I smiled slightly at her subtle manipulative flattery. Even though I’d compiled all the research for the trial, it was like seeing it for the first time through the lens of such a powerful female lawyer.
Dennis sat at the opposite table with his lips pinched and hands crossed, unable to say anything because everything had already been said.

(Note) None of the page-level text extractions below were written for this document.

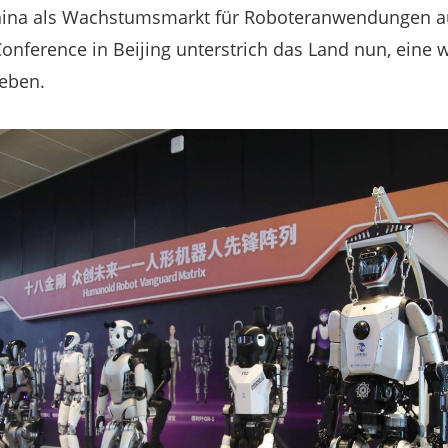
hina als Wachstumsmarkt für Roboteranwendungen a
onference in Beijing unterstrich das Land nun, eine 
reben.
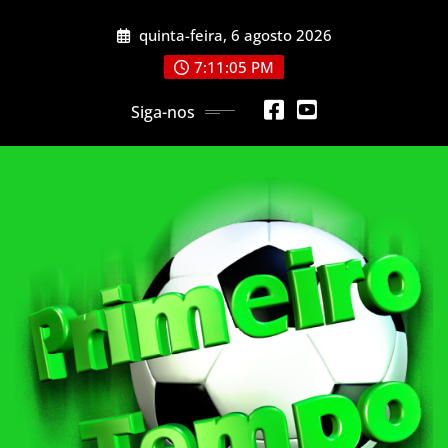
Skip
quinta-feira, 6 agosto 2026
to
content
7:11:07 PM
Siga-nos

Judge Hartford too, seemed irritated by his lack of options. He shot USA O’Malley a quick look, then sighed. “I have read and listened to the motion to suppress objections, and the defense does have an…extensive argument for striking Mr. Matlock’s statement from evidence. Mr. Matlock is a problematic and prejudice witness due to his familial association with the deceased Giuseppe di Carlo. As Matlock has failed to appear, I have no choice but to rule in favor of the defense.”
The truth was, we had been sure going into the pre-trial hearing that we would secure a victory, but that wasn’t the only reason we had pushed to disallow Matlock’s statement. Going to court before trial allowed us to gain insight into how the prosecution was structuring their case and, potentially, what it hinged upon.
Even something as little as Dennis’s flatlined mouth gave away too much. It was obvious he was unhappy about the outcome, but he wasn’t fighting as hard as he could have to keep it. Which meant, probably, that he had something different up his sleeve to pin on Dante.
Yara thought it was another important witness.
I didn’t know why she was so certain, only that she’d emerged from a phone call with Dante in the office a few days ago and appeared in the doorway of the conference room I usually worked in to tell me so.
I didn’t pry. I was learning that the Camorra had their own ways of gathering evidence.
Which was why I wasn’t immediately on guard when Yara and I were leaving the courthouse, and Yara stopped me from getting into a cab back to the office.
“Have a coffee with me,” she suggested mildly as if we did such things all the time.